- **TASK OBJECTIVE**: Return an exact copy of the lines from the one holding "EN SCOLAIRE DU 3 AU 19 MARS" to the end of the data, including both the starting and final lines. Leave the pictures out.

Page-level text extractions

----------

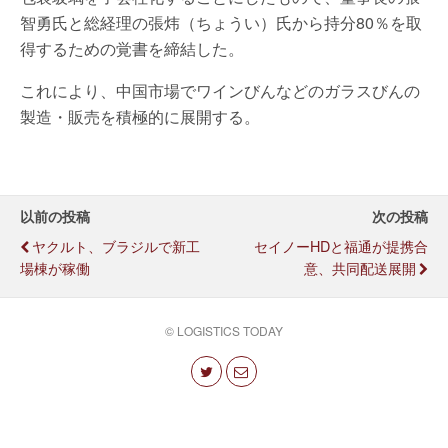
智勇氏と総経理の張炜（ちょうい）氏から持分80％を取
得するための覚書を締結した。
これにより、中国市場でワインびんなどのガラスびんの
製造・販売を積極的に展開する。
以前の投稿
次の投稿
ヤクルト、ブラジルで新工
セイノーHDと福通が提携合
場棟が稼働
意、共同配送展開
© LOGISTICS TODAY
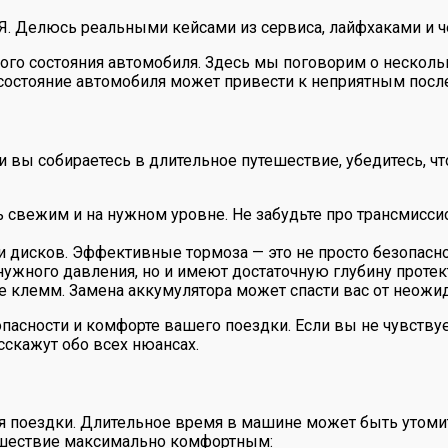
 Я. Делюсь реальными кейсами из сервиса, лайфхаками и ч
ского состояния автомобиля. Здесь мы поговорим о нескол
остояние автомобиля может привести к неприятным послед
и вы собираетесь в длительное путешествие, убедитесь, ч
 свежим и на нужном уровне. Не забудьте про трансмис
 дисков. Эффективные тормоза — это не просто безопаснос
нужного давления, но и имеют достаточную глубину протек
е клемм. Замена аккумулятора может спасти вас от неожи
асности и комфорте вашего поездки. Если вы не чувствуете
сскажут обо всех нюансах.
мя поездки. Длительное время в машине может быть утоми
тешествие максимально комфортным:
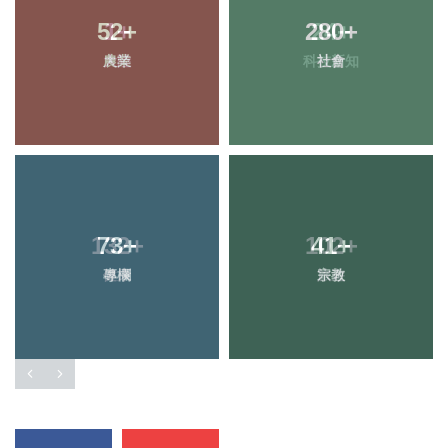
52
+
280
+
農業
社會
73
+
41
+
專欄
宗教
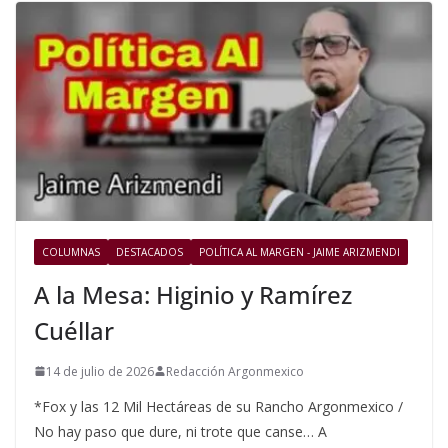
COLUMNAS
DESTACADOS
POLÍTICA AL MARGEN - JAIME ARIZMENDI
A la Mesa: Higinio y Ramírez
Cuéllar
14 de julio de 2026
Redacción Argonmexico
*Fox y las 12 Mil Hectáreas de su Rancho Argonmexico /
No hay paso que dure, ni trote que canse… A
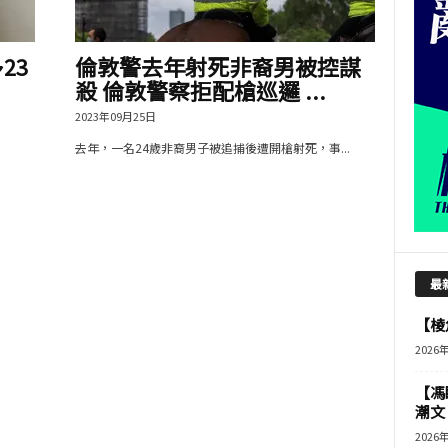
23
倫敦警去年射死非裔男被控謀
殺 倫敦警察拒配槍巡邏 ...
2023年09月25日
去年，一名24歲非裔男子被追捕後遭開槍射死，事...
最
【棱角
2026
【馮
潮文
2026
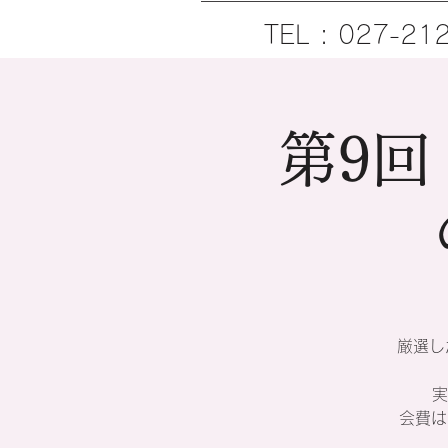
TEL : 027-21
第9回
厳選し
実
会費は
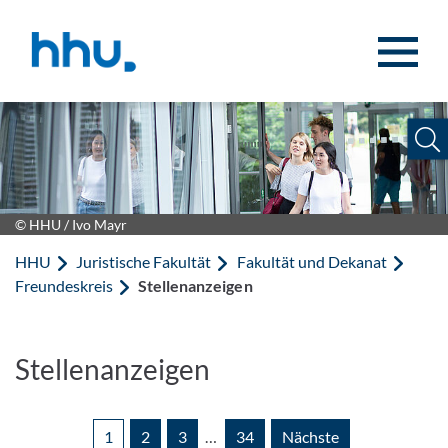
Zum Inhalt springen
Zur Suche springen
© HHU / Ivo Mayr
HHU
Juristische Fakultät
Fakultät und Dekanat
Freundeskreis
Stellenanzeigen
Stellenanzeigen
1
2
3
…
34
Nächste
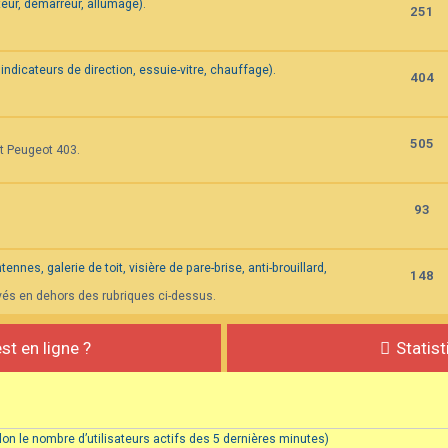
eur, démarreur, allumage).
251
indicateurs de direction, essuie-vitre, chauffage).
404
505
et Peugeot 403.
93
nnes, galerie de toit, visière de pare-brise, anti-brouillard,
148
vés en dehors des rubriques ci-dessus.
st en ligne ?
Statis
(selon le nombre d’utilisateurs actifs des 5 dernières minutes)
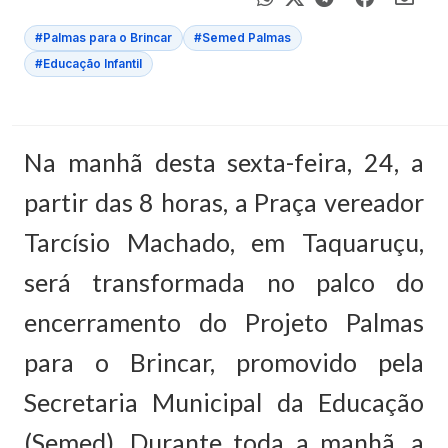
#Palmas para o Brincar
#Semed Palmas
#Educação Infantil
Na manhã desta sexta-feira, 24, a
partir das 8 horas, a Praça vereador
Tarcísio Machado, em Taquaruçu,
será transformada no palco do
encerramento do Projeto Palmas
para o Brincar, promovido pela
Secretaria Municipal da Educação
(Semed). Durante toda a manhã, a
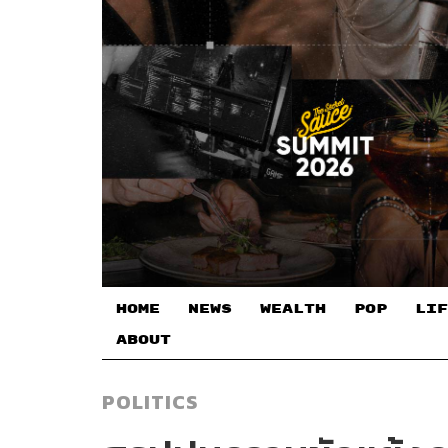
HOME
NEWS
WEALTH
POP
LIF
ABOUT
POLITICS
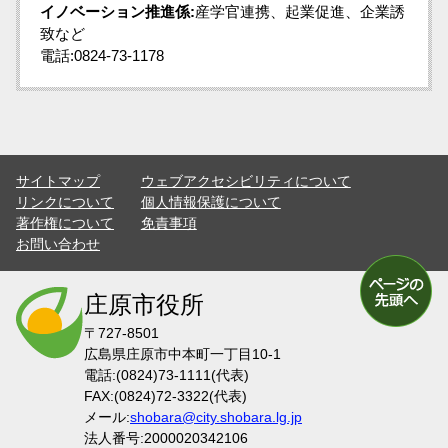
イノベーション推進係:
産学官連携、起業促進、企業誘
致など
電話:0824-73-1178
サイトマップ
ウェブアクセシビリティについて
リンクについて
個人情報保護について
著作権について
免責事項
お問い合わせ
庄原市役所
〒727-8501
広島県庄原市中本町一丁目10-1
電話:(0824)73-1111(代表)
FAX:(0824)72-3322(代表)
メール:
shobara@city.shobara.lg.jp
法人番号:2000020342106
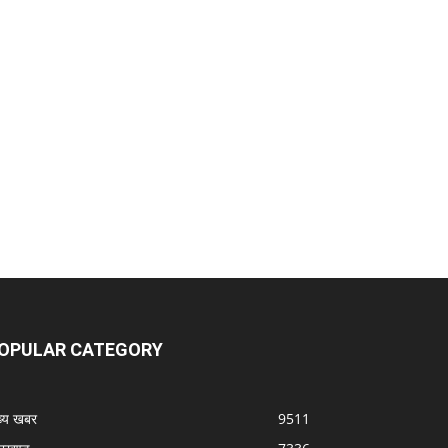
OPULAR CATEGORY
ख्य खबर
9511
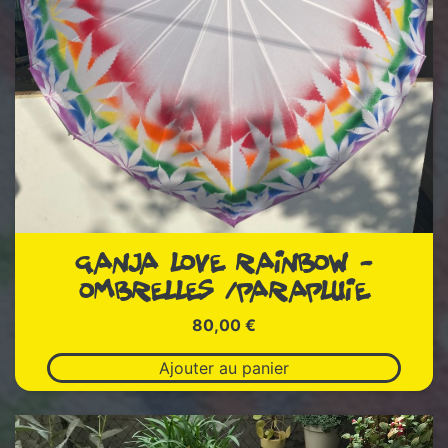
GANJA LOVE RAINBOW –
OMBRELLES /PARAPLUIE
80,00
€
Ajouter au panier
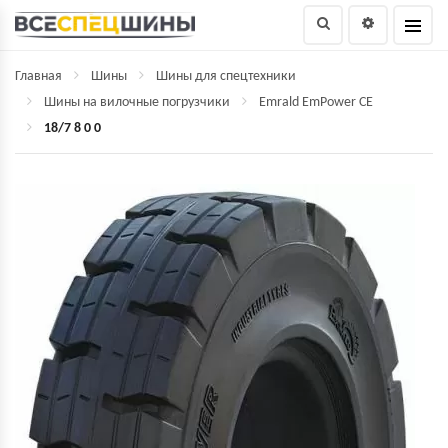
Главная
Шины
Шины для спецтехники
Шины на вилочные погрузчики
Emrald EmPower СЕ
18/7 8 0 0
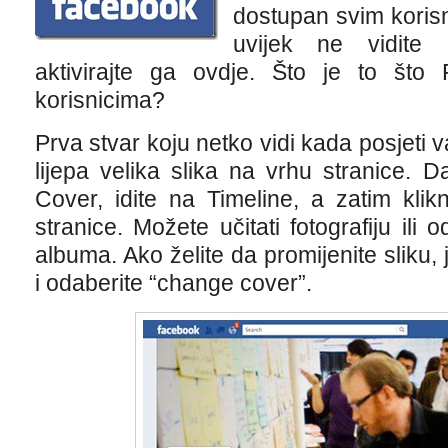
dostupan svim korisn
uvijek ne vidite 
aktivirajte ga ovdje. Što je to što
korisnicima?
Prva stvar koju netko vidi kada posjeti 
lijepa velika slika na vrhu stranice. D
Cover, idite na Timeline, a zatim kli
stranice. Možete učitati fotografiju ili 
albuma. Ako želite da promijenite sliku, 
i odaberite “change cover”.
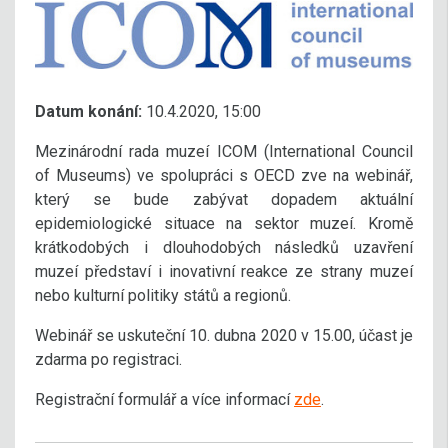
Datum konání:
10.4.2020, 15:00
Mezinárodní rada muzeí ICOM (International Council
of Museums) ve spolupráci s OECD zve na webinář,
který se bude zabývat dopadem aktuální
epidemiologické situace na sektor muzeí. Kromě
krátkodobých i dlouhodobých následků uzavření
muzeí představí i inovativní reakce ze strany muzeí
nebo kulturní politiky států a regionů.
Webinář se uskuteční 10. dubna 2020 v 15.00, účast je
zdarma po registraci.
Registrační formulář a více informací
zde
.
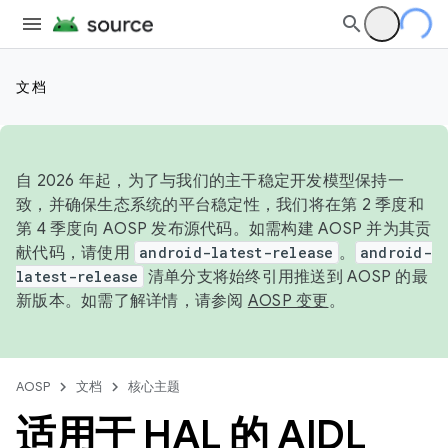
文档
自 2026 年起，为了与我们的主干稳定开发模型保持一
致，并确保生态系统的平台稳定性，我们将在第 2 季度和
第 4 季度向 AOSP 发布源代码。如需构建 AOSP 并为其贡
献代码，请使用
android-latest-release
。
android-
latest-release
清单分支将始终引用推送到 AOSP 的最
新版本。如需了解详情，请参阅
AOSP 变更
。
AOSP
文档
核心主题
适用于 HAL 的 AIDL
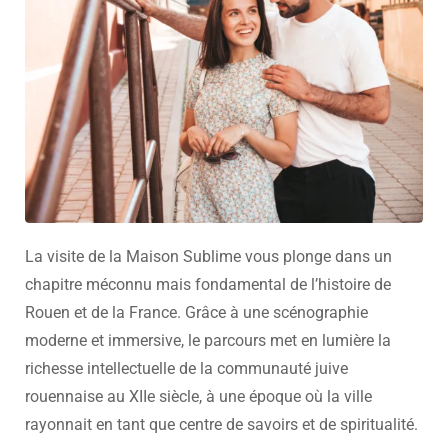
La visite de la Maison Sublime vous plonge dans un
chapitre méconnu mais fondamental de l’histoire de
Rouen et de la France. Grâce à une scénographie
moderne et immersive, le parcours met en lumière la
richesse intellectuelle de la communauté juive
rouennaise au XIIe siècle, à une époque où la ville
rayonnait en tant que centre de savoirs et de spiritualité.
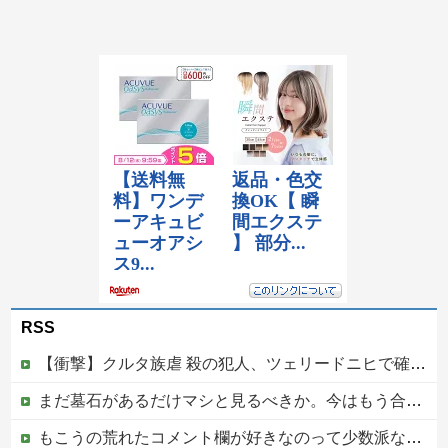
RSS
【衝撃】クルタ族虐 殺の犯人、ツェリードニヒで確定！クロロの演劇のせいで2人も無駄死ににwwww
まだ墓石があるだけマシと見るべきか。今はもう合葬墓ばかり
もこうの荒れたコメント欄が好きなのって少数派なのか？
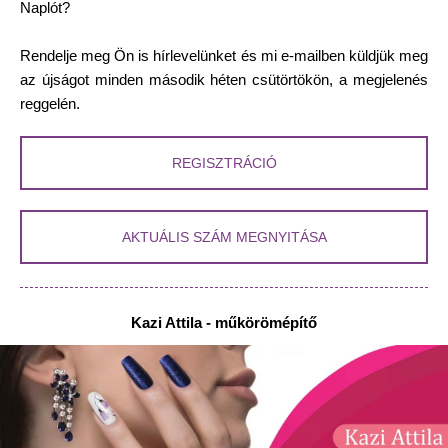
Naplót?
Rendelje meg Ön is hírlevelünket és mi e-mailben küldjük meg
az újságot minden második héten csütörtökön, a megjelenés
reggelén.
REGISZTRÁCIÓ
AKTUÁLIS SZÁM MEGNYITÁSA
Kazi Attila - műkörömépítő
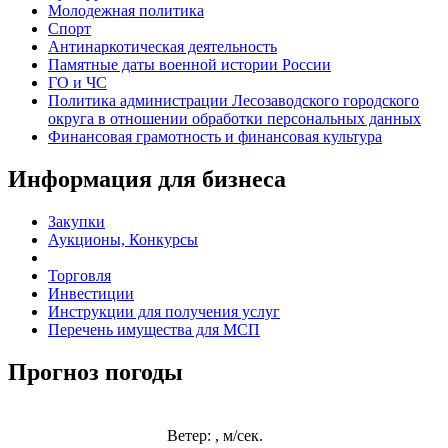
Молодежная политика
Спорт
Антинаркотическая деятельность
Памятные даты военной истории России
ГО и ЧС
Политика администрации Лесозаводского городского
округа в отношении обработки персональных данных
Финансовая грамотность и финансовая культура
Информация для бизнеса
Закупки
Аукционы, Конкурсы
Торговля
Инвестиции
Инструкции для получения услуг
Перечень имущества для МСП
Прогноз погоды
Ветер: , м/сек.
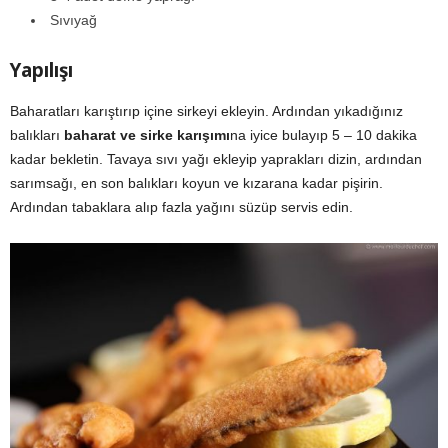
Sıvıyağ
Yapılışı
Baharatları karıştırıp içine sirkeyi ekleyin. Ardından yıkadığınız
balıkları
baharat ve sirke karışımı
na iyice bulayıp 5 – 10 dakika
kadar bekletin. Tavaya sıvı yağı ekleyip yaprakları dizin, ardından
sarımsağı, en son balıkları koyun ve kızarana kadar pişirin.
Ardından tabaklara alıp fazla yağını süzüp servis edin.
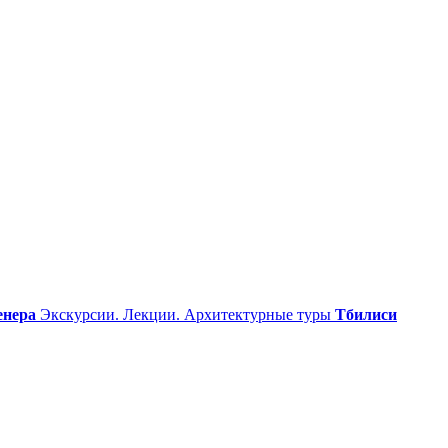
енера
Экскурсии. Лекции. Архитектурные туры
Тбилиси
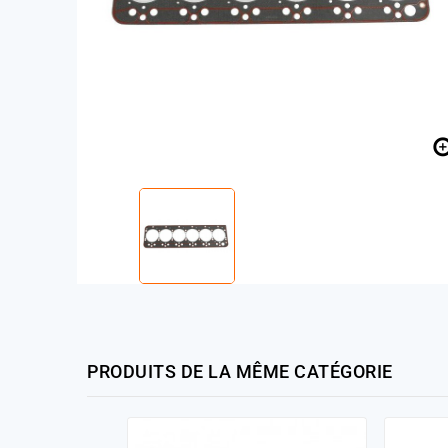
PRODUITS DE LA MÊME CATÉGORIE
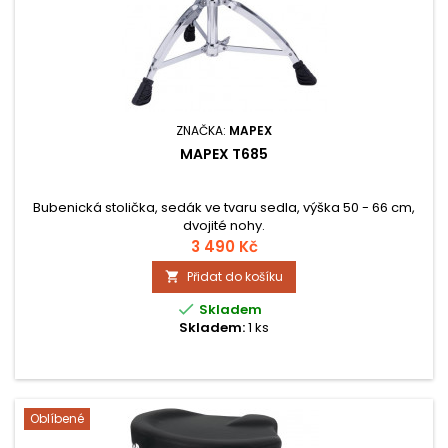
ZNAČKA:
MAPEX
MAPEX T685
Bubenická stolička, sedák ve tvaru sedla, výška 50 - 66 cm,
dvojité nohy.
3 490 Kč
Přidat do košíku


Skladem
Skladem:
1 ks
Oblíbené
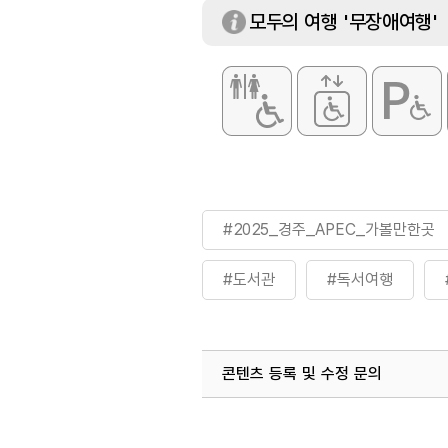
모두의 여행 '무장애여행'
#2025_경주_APEC_가볼만한곳
#도서관
#독서여행
#역사여행
콘텐츠 등록 및 수정 문의
국내디지털마케팅팀
033-813-3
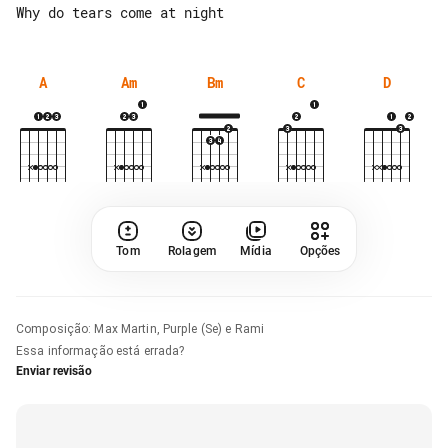
A
Am
Bm
C
D
Tom
Rolagem
Mídia
Opções
Composição
:
Max Martin, Purple (Se) e Rami
Essa informação está errada?
Enviar revisão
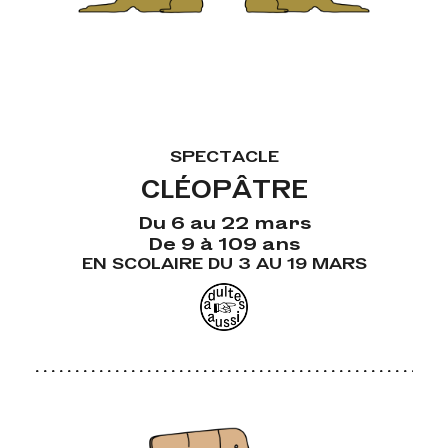
SPECTACLE
CLÉOPÂTRE
Du 6 au 22 mars
De 9 à 109 ans
EN SCOLAIRE DU 3 AU 19 MARS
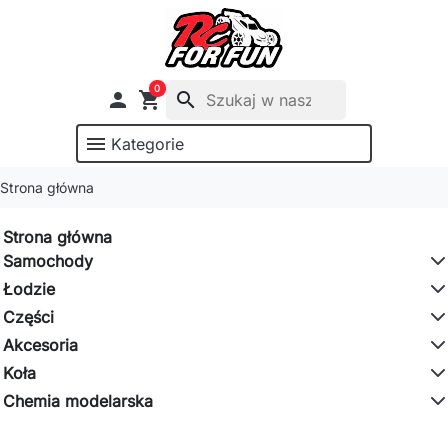
0

shopping_cart
search
menu
Kategorie
Strona główna
Strona główna
Samochody
Łodzie
Części
Akcesoria
Koła
Chemia modelarska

----------

- **ANSWER**:
EN SCOLAIRE DU 3 AU 19 MARS
0

shopping_cart
search
menu
Kategorie
Strona główna
Strona główna
Samochody
Łodzie
Części
Akcesoria
Koła
Chemia modelarska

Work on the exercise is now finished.